Friday, Oct. 12, 1962

Go West

"Is it really the greatest newspaper in the world?" asked a newsstand clerk at Los Angeles' Ambassador Hotel. In San Francisco. Hearst's Examiner gave the newcomer a qualified editorial greeting: "It cannot and won't attempt to compete with us in our traditional role as San Francisco's and Northern California's No. 1 newspaper. Welcome to our shore." The Los Angeles Times dismissed the debut in two paragraphs back in the business section. Later, its management chortled over how many Los Angeles stories the immigrant had missed.

Thus last week, the New York Times went West--with a paper edited in New York, transmitted by wire and printed in Los Angeles. Predictably, the new West Coast edition was a sellout at 100,000 copies--half of which went to subscribers by mail. At 10-c- a copy, the Western Times (every day but Sunday) costs twice as much as its Manhattan parent --and so far is about one-third as big. By eliminating all news of purely East Coast interest, it made its debut at a spare 32 pages. At week's end it was down to 20 pages, a slenderization due in part to the defection of first-blush advertisers (the Western Times carries both national and Western accounts).

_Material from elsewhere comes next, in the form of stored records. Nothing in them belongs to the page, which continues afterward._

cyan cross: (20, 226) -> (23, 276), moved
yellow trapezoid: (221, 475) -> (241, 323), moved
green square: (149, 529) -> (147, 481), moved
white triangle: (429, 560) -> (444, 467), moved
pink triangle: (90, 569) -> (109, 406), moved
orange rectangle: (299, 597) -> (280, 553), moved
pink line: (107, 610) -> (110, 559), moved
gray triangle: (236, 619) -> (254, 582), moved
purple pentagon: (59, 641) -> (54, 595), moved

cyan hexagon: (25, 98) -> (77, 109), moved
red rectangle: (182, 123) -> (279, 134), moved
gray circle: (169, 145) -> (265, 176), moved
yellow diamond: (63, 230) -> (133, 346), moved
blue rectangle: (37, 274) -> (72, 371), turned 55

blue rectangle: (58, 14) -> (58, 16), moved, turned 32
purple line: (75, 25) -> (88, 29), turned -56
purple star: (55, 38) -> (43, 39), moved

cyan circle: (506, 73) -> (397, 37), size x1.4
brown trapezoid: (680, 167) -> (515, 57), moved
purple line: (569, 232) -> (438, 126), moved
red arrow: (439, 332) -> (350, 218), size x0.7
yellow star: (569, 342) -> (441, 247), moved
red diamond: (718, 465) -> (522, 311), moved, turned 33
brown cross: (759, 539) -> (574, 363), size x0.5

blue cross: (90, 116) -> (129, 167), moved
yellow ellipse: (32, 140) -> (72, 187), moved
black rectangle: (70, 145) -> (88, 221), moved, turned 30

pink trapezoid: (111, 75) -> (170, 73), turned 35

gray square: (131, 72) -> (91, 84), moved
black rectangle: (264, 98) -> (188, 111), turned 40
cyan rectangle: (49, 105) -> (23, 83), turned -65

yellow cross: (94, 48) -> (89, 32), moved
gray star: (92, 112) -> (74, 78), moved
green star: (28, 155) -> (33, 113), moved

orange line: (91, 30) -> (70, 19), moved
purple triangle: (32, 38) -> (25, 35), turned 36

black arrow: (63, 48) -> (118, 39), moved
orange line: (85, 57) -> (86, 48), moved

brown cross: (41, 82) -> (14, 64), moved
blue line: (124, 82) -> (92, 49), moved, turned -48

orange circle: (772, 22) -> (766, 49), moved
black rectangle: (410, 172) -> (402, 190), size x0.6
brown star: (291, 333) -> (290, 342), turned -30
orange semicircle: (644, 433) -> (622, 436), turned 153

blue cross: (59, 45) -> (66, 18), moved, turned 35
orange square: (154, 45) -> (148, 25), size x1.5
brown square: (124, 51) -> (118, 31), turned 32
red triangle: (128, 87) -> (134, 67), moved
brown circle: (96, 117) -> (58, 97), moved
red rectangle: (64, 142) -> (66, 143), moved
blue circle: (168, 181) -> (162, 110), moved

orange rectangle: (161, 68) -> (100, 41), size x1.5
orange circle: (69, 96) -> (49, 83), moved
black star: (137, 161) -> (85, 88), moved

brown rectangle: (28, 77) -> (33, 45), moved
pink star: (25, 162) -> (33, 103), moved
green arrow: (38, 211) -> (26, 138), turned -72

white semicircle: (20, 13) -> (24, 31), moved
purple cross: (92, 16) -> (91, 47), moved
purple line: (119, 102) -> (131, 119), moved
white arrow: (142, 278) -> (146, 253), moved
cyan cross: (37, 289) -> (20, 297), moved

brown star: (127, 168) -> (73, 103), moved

The leased presses in Los Angeles rolled at 7:30 in the evening (10:30 New York time), early enough to assure overnight air shipment to newsstands in all 13 of the Far Western states, including Alaska and Hawaii. But not all the Times's mail subscribers in the West got their paper on issue date. In the state of Washington and other distant points, as well as in cities reachable only by train, copies arrived at least 24 hours late.

Despite its establishment in the West, the Times plans to stay an Eastern paper. Times news bureaus in San Francisco and Los Angeles will continue to work for New York, and not for the Western edition. At the new headquarters in Los Angeles, all but six of the 82-man complement are technicians or circulation and ad men.